(Data items)
-- Opening Marker --
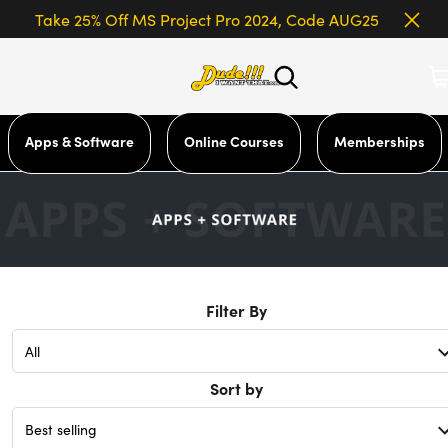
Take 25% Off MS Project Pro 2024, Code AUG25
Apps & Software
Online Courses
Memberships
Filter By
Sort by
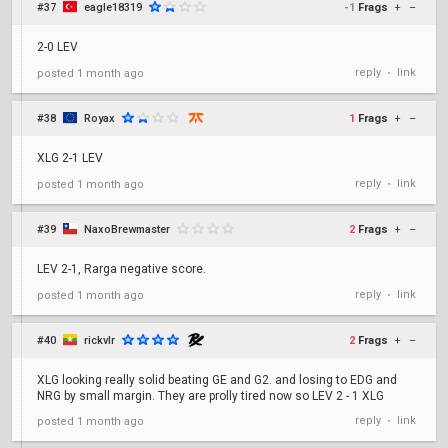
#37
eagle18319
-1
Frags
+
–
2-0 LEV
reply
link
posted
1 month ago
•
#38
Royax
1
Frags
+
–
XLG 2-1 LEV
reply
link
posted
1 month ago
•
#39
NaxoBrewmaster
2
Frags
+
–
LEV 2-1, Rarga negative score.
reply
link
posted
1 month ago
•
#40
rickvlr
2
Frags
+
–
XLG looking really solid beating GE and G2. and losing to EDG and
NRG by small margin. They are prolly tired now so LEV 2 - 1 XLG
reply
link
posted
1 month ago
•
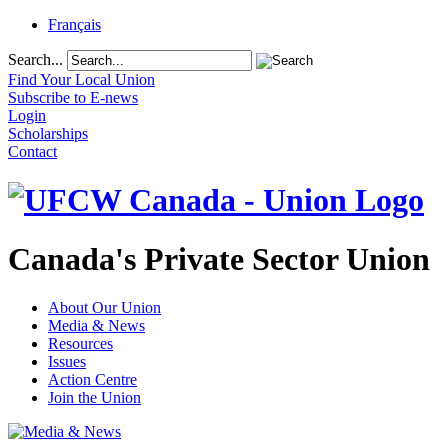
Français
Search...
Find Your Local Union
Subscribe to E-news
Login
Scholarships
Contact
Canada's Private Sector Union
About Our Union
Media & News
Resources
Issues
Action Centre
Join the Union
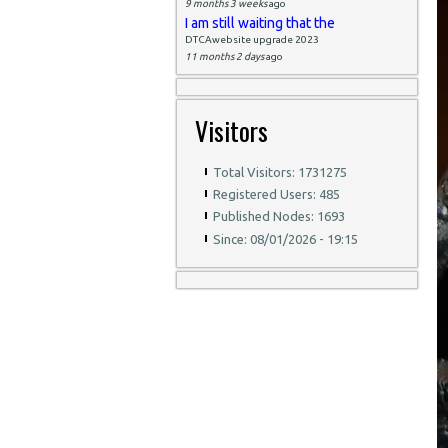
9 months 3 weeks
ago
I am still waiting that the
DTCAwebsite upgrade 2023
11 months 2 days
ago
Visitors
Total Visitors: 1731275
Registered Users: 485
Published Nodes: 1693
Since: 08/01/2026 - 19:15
-- Closing Marker --
For the word "Union", count how many lines of the entries contain it; give the number and nothing more.

4